Formado por dez oficiais-generais de quatro estrelas e por cinco civis, o Superior Tribunal Militar vai decidir se funcionários públicos fardados têm o direito de dar golpe de Estado e se a tentativa de derrubada da democracia é algo digno de ser feito por um oficial das Forças Armadas.
A eventual não expulsão de Jair Bolsonaro e dos quatro oficiais que estiveram entre seus principais cúmplices mostrará que a elite das FFAA considera admissível o comportamento golpista de militares.
Não há o que discutir: o ex-presidente, os generais Braga Netto, Paulo Sérgio Nogueira e Augusto Heleno e o almirante Almir Garnier foram condenados pelo Supremo Tribunal Federal. Cabe ao STM respaldar a decisão da mais alta corte do país.

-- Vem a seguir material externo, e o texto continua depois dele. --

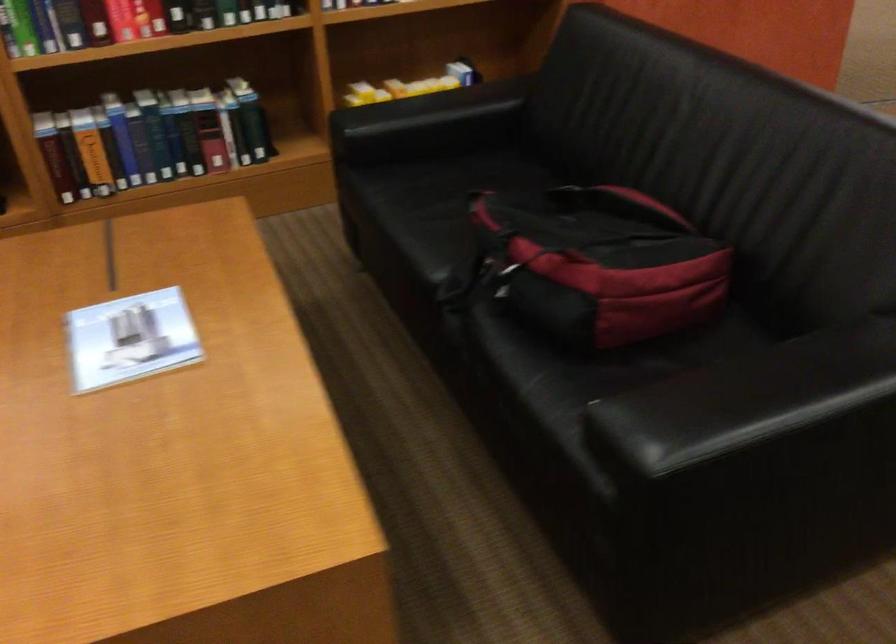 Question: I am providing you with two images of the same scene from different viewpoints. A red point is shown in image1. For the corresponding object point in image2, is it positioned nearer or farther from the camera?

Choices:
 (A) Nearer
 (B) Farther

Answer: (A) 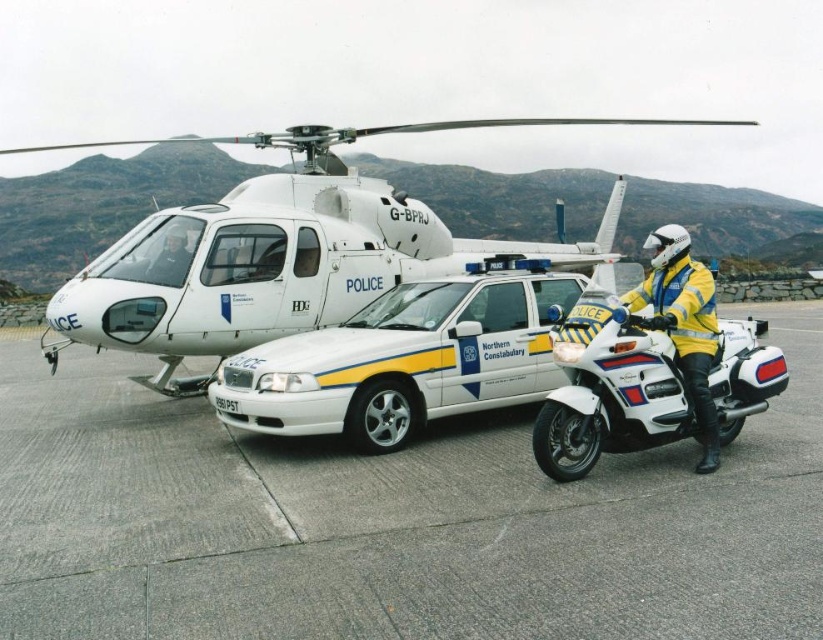 Does white glossy motorcycle at center lie behind black plastic license plate at center?

A: No, white glossy motorcycle at center is in front of black plastic license plate at center.

Is white glossy motorcycle at center positioned before black plastic license plate at center?

Yes.

Between point (636, 371) and point (228, 403), which one is positioned behind?

The point (228, 403) is behind.

In order to click on white glossy motorcycle at center in this screenshot , I will do `click(608, 387)`.

Can you confirm if white matte helicopter at upper center is positioned to the right of white glossy motorcycle at center?

No, white matte helicopter at upper center is not to the right of white glossy motorcycle at center.

Locate an element on the screen. white matte helicopter at upper center is located at coordinates (284, 252).

Locate an element on the screen. This screenshot has height=640, width=823. white matte helicopter at upper center is located at coordinates (284, 252).

Which is more to the left, gray asphalt at center or white glossy motorcycle at center?

gray asphalt at center

Is point (815, 634) positioned before point (607, 339)?

That is True.

Between point (715, 561) and point (759, 365), which one is positioned behind?

The point (759, 365) is more distant.

You are a GUI agent. You are given a task and a screenshot of the screen. Output one action in this format:
    pyautogui.click(x=<x>, y=<y>)
    Task: Click on the gray asphalt at center
    This screenshot has width=823, height=640.
    Given the screenshot: What is the action you would take?
    pyautogui.click(x=394, y=522) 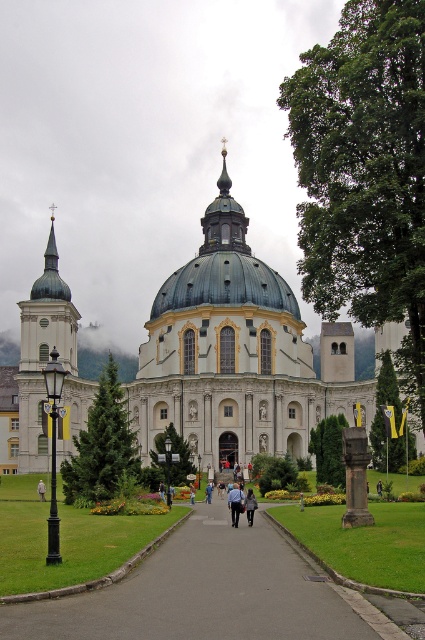 Between smooth asphalt path at center and light blue shirt at center, which one is positioned higher?

Positioned higher is light blue shirt at center.

Is smooth asphalt path at center wider than light blue shirt at center?

Indeed, smooth asphalt path at center has a greater width compared to light blue shirt at center.

Is point (235, 531) in front of point (232, 490)?

That is True.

Segundo reportagem da Folha de S.Paulo, integrantes do STM admitem a possibilidade de não condenar dois dos golpistas condenados, Heleno e Nogueira. Isto, em reconhecimento ao ao longo período em que ambos integraram o Exército.

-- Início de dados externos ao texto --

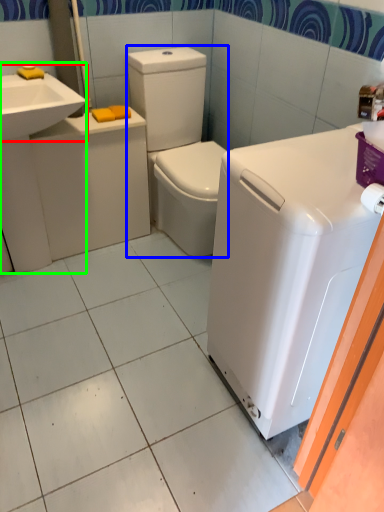 Question: Which object is positioned farthest from sink (highlighted by a red box)? Select from washer (highlighted by a blue box) and sink (highlighted by a green box).

Choices:
 (A) washer
 (B) sink

Answer: (A) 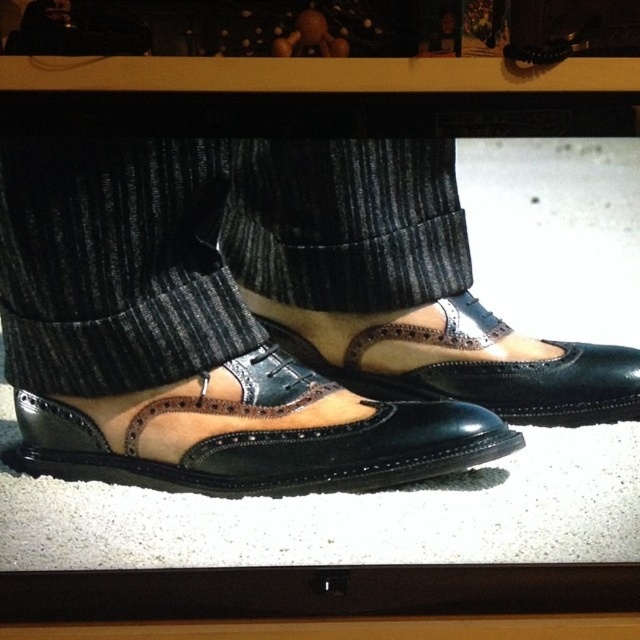 Looking at this image, you are standing 3.61 feet away from the suede leather shoes at center. If you want to pick them up, will you need to move closer?

Yes, you need to move closer because the suede leather shoes at center are 3.61 feet away from you, which is farther than the typical comfortable reaching distance for picking up an object. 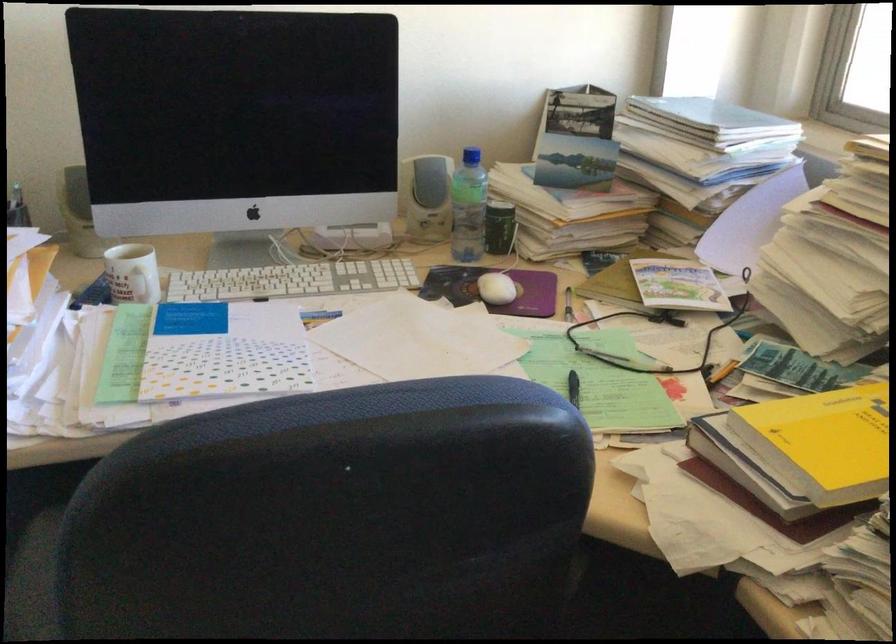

Ou seja, o que deveria servir de agravante — a experiência de dois oficiais-generais — ajudaria a livrá-los da constatação óbvia, a de que não são dignos de pertencerem às FFAA. Oficiais veteranos, deveriam saber o que eram impedidos de fazer.
Uma absolvição pelo tempo de serviço levaria à necessidade de criação de uma tabela: oficiais com 45 anos ou mais de caserna poderiam dar golpe de Estado; os que tiverem entre 40 e 45 seriam autorizados a xingar presidentes de poderes, e assim sucessivamente.

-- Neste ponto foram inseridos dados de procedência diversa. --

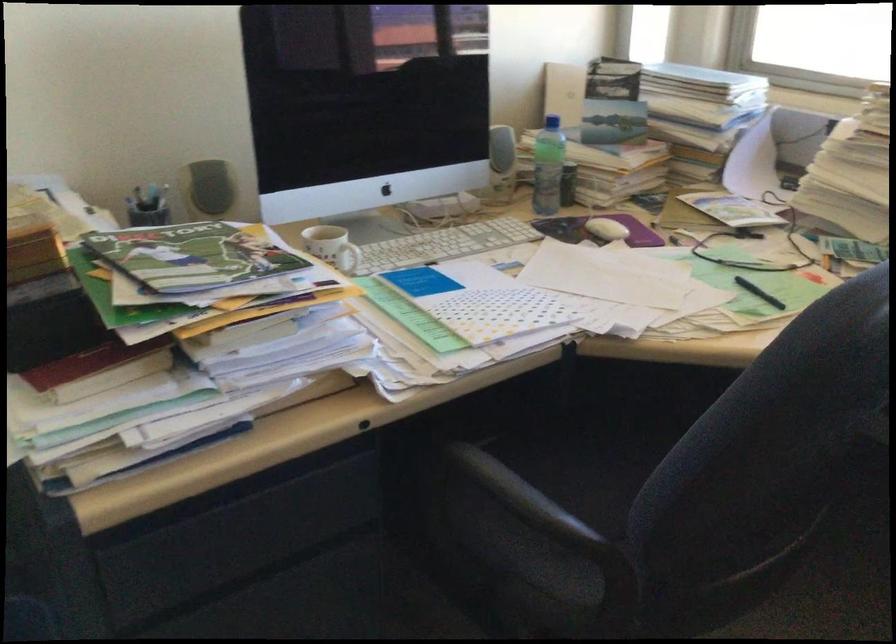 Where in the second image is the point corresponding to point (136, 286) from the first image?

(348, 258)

Como frisou o procurador-geral da Justiça Militar, Clauro Roberto de Bortolli, os condenados, entre outros crimes militares, demonstaram não respeitar o princípio fundamental de acatamento das autoridades civis. Segundo ele, a organização criminosa tentou "inverter a lógica constitucional" que determina a submissão dos militares ao poder civil.
Quase 137 anos depois do golpe que implantou a República, muitos militares ainda não entenderam que são funcionários do povo brasileiro, que paga seus estudos, salários, fardas e armas. Os cidadãos é que, por seus representantes eleitos, determinam as tarefas que eles devem cumprir.
Como mostram as investigações, a conspiração golpista de Bolsonaro só prosperou graças à existência de uma espécie de sentimento de tutela de militares em relação à sociedade. A permanência desta sombra sobre nossa democracia foi preservada pelo processo de redemocratização, pela não punição de torturadores e dos responsáveis pelo atentado terrorista ao Riocentro, praticado depois da anistia de 1979 e arquivado graças a uma tabelinha entre o Exército e a Justiça Militar.
A leniência do STM com Bolsonaro, que, em 1988, foi absolvido por nove votos a quatro da acusação de tramar atentados contra, inclusive, instalações militares também entra no pacote de fatores que contribuíram para a permanência dessa tentação golpista em quartéis.
Os ministros civis e militares do STM precisam demonstrar, de maneira unânime, que a usurpação do poder não é admissível, que a tentativa de golpe é um crime contra o país e que afeta a hierarquia, princípio básico e essencial em qualquer força armada. Diferentemente do que houve no caso do Riocentro e em 1988, o corporativismo e a tolerância com a ilegalidade não poderão sair vitoriosos.